[all-commits] [llvm/llvm-project] 49df87: [libc][printf] Fix out-of-range shift in float320 ...
Simon Tatham via All-commits
all-commits at lists.llvm.org
Wed Jun 18 00:58:13 PDT 2025
Branch: refs/heads/main
Home: https://github.com/llvm/llvm-project
Commit: 49df87e71b73b230ecb21335dcb5f5390eebdab3
https://github.com/llvm/llvm-project/commit/49df87e71b73b230ecb21335dcb5f5390eebdab3
Author: Simon Tatham <simon.tatham at arm.com>
Date: 2025-06-18 (Wed, 18 Jun 2025)
Changed paths:
M libc/src/__support/FPUtil/dyadic_float.h
Log Message:
-----------
[libc][printf] Fix out-of-range shift in float320 printf (#144542)
If you enable `LIBC_CONF_PRINTF_FLOAT_TO_STR_USE_FLOAT320` and use a
`%f` style printf format directive to print a nonzero number too small
to show up in the output digits, e.g. `printf("%.2f", 0.001)`, then the
output would be intermittently incorrect, because
`DyadicFloat::as_mantissa_type_rounded` would try to shift the 320-bit
mantissa right by more than 320 bits, invoking the 'undefined behavior'
clause commented in the `shift()` function in `big_int.h`.
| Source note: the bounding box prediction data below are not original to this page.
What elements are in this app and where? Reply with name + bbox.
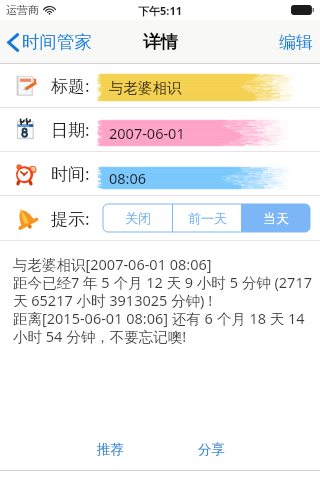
staticText: 当天 <box>263 210 289 226</box>
staticText: 与老婆相识 <box>109 79 182 97</box>
staticText: 时间: <box>51 162 90 185</box>
staticText: 运营商 <box>6 3 39 17</box>
button[interactable]: 当天 <box>242 204 310 232</box>
button[interactable]: 前一天 <box>173 204 241 232</box>
staticText: 下午5:11 <box>138 3 182 18</box>
staticText: 前一天 <box>188 210 227 226</box>
staticText: 日期: <box>51 118 90 141</box>
staticText: 2007-06-01 <box>109 123 185 143</box>
button[interactable]: 时间: <box>0 152 320 195</box>
staticText: 标题: <box>51 74 90 97</box>
button[interactable]: 编辑 <box>267 20 320 64</box>
button[interactable]: 分享 <box>183 435 239 463</box>
staticText: 分享 <box>198 441 225 458</box>
button[interactable]: 日期: <box>0 108 320 151</box>
button[interactable]: 时间管家 <box>7 20 92 64</box>
button[interactable]: 关闭 <box>103 204 172 232</box>
staticText: 关闭 <box>125 210 151 226</box>
staticText: 提示: <box>51 207 90 230</box>
button[interactable]: 标题: <box>0 64 320 107</box>
button[interactable]: 推荐 <box>82 435 138 463</box>
staticText: 与老婆相识[2007-06-01 08:06] 距今已经7 年 5 个月 12 … <box>13 254 314 346</box>
staticText: 推荐 <box>97 441 124 458</box>
staticText: 08:06 <box>109 168 147 188</box>
staticText: 编辑 <box>279 32 313 53</box>
staticText: 详情 <box>143 31 178 53</box>
staticText: 时间管家 <box>22 31 92 53</box>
There were already tests in the libc test suite exercising this case,
e.g. the subnormal tests in `LlvmLibcSPrintfTest.FloatDecimalConv` use
`%f` at the default precision of 6 decimal places on tiny numbers such
as 2^-1027. But because the behavior is undefined, they don't visibly
fail all the time, and in all previous test runs we'd tried with
USE_FLOAT320, they had got lucky.
The fix is simply to detect an out-of-range right shift before doing it,
and instead just set the output value to zero.